You are welcome to use rsync,NFS,samba, etc. in your cluster. However, we generally recommend keeping data on each peer and allowing HAAst to control all synchronization, and here’s why:
- HAAst only synchronizes data between peers if peers have passed a health check. That means if one node is failing and starts to accidentally corrupt data, it will not be copied to the other peer! Tools like rsync, NFS, DRBD, etc. will immediately share/mirror all data including, corrupt data.
- By allowing HAAst to control synchronization, the HAAst event handler system will allow you to customize inbound data following a synchronization (e.g. update trunk information, modify the dialplan, customize TFTP files for the local network, etc)
You should not place databases on any block level sharing device (NFS/SAMBA), or do block level mirroring (DRBD,iSCSI), as corruption by one peer will destroy the database for the other peer! Even worse, a failure midway through a write will corrupt both peers! Note that HAAst performs SQL transactions (not block level access) for database synchronization, so even if a peer fails midway through a database write neither peer will be left with an invalid database state.

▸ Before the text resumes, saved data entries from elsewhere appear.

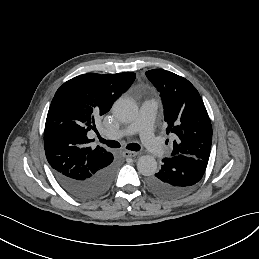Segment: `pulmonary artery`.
I'll return each instance as SVG.
<instances>
[{
  "mask_svg": "<svg viewBox=\"0 0 259 259\" xmlns=\"http://www.w3.org/2000/svg\"><path fill=\"white\" fill-rule=\"evenodd\" d=\"M160 106V99L153 98L146 100L141 105L138 113L134 119H146L150 114L155 115ZM132 120H129L124 123V127L119 130H106L101 133V137L104 139H119L126 134H131L133 132Z\"/></svg>",
  "mask_w": 259,
  "mask_h": 259,
  "instance_id": "pulmonary-artery-1",
  "label": "pulmonary artery"
}]
</instances>
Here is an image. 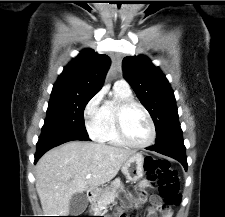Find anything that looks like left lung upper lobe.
<instances>
[{
  "label": "left lung upper lobe",
  "mask_w": 225,
  "mask_h": 217,
  "mask_svg": "<svg viewBox=\"0 0 225 217\" xmlns=\"http://www.w3.org/2000/svg\"><path fill=\"white\" fill-rule=\"evenodd\" d=\"M122 67L125 79L154 121L155 144L182 135L174 92L159 68L143 55L125 57Z\"/></svg>",
  "instance_id": "5c2ea615"
}]
</instances>
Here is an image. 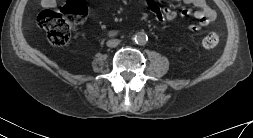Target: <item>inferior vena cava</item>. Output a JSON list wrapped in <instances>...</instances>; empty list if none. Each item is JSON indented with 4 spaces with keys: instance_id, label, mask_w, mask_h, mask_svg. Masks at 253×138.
Instances as JSON below:
<instances>
[{
    "instance_id": "602c4592",
    "label": "inferior vena cava",
    "mask_w": 253,
    "mask_h": 138,
    "mask_svg": "<svg viewBox=\"0 0 253 138\" xmlns=\"http://www.w3.org/2000/svg\"><path fill=\"white\" fill-rule=\"evenodd\" d=\"M120 43L119 39H110L107 41L108 47H116Z\"/></svg>"
}]
</instances>
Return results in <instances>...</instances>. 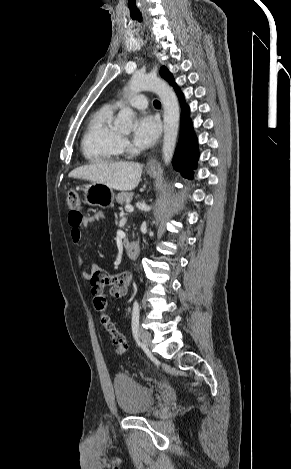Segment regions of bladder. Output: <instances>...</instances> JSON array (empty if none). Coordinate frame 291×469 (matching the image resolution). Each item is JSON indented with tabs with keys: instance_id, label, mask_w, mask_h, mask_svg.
Segmentation results:
<instances>
[{
	"instance_id": "obj_1",
	"label": "bladder",
	"mask_w": 291,
	"mask_h": 469,
	"mask_svg": "<svg viewBox=\"0 0 291 469\" xmlns=\"http://www.w3.org/2000/svg\"><path fill=\"white\" fill-rule=\"evenodd\" d=\"M113 389L119 410L128 416L148 412L155 402L154 393L126 374L114 376Z\"/></svg>"
}]
</instances>
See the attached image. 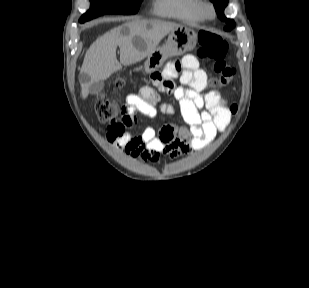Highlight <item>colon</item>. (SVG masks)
<instances>
[{"label": "colon", "mask_w": 309, "mask_h": 288, "mask_svg": "<svg viewBox=\"0 0 309 288\" xmlns=\"http://www.w3.org/2000/svg\"><path fill=\"white\" fill-rule=\"evenodd\" d=\"M198 43V57L213 62L215 77L212 85L215 88L228 86L234 77L235 69L226 61L228 47L225 40L216 33L201 30L198 33ZM114 84L117 89H120L125 85V80L119 77ZM158 88L166 92L164 86ZM94 108L97 118L103 122H117L124 126H132L136 121L135 116L125 105H118L106 98H100ZM232 112L236 113L237 108H232Z\"/></svg>", "instance_id": "5ec220e1"}]
</instances>
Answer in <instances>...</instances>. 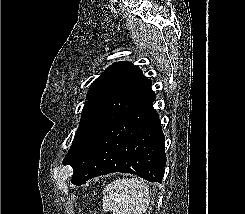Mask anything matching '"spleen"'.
I'll list each match as a JSON object with an SVG mask.
<instances>
[{
    "label": "spleen",
    "instance_id": "spleen-1",
    "mask_svg": "<svg viewBox=\"0 0 245 214\" xmlns=\"http://www.w3.org/2000/svg\"><path fill=\"white\" fill-rule=\"evenodd\" d=\"M103 195V210L113 214H144L149 206V186L138 178L117 179Z\"/></svg>",
    "mask_w": 245,
    "mask_h": 214
}]
</instances>
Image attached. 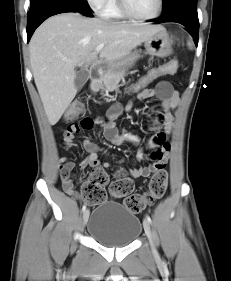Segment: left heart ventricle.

The one exception to this rule is if you need to archive a high volume of files, or very large files, that are written once and thereafter only read. A perfect example of this is call center call recordings or logs. A call center can easily generate gigabytes of recordings every minute, to be referenced in the future in case of dispute or for quality assurance. Since these are large files written once and then archived, they are the perfect example of data that should be written to a server share, common iSCSI device, etc. It would not make sense to generate the high network load and disk load required to continually create a second copy of this data.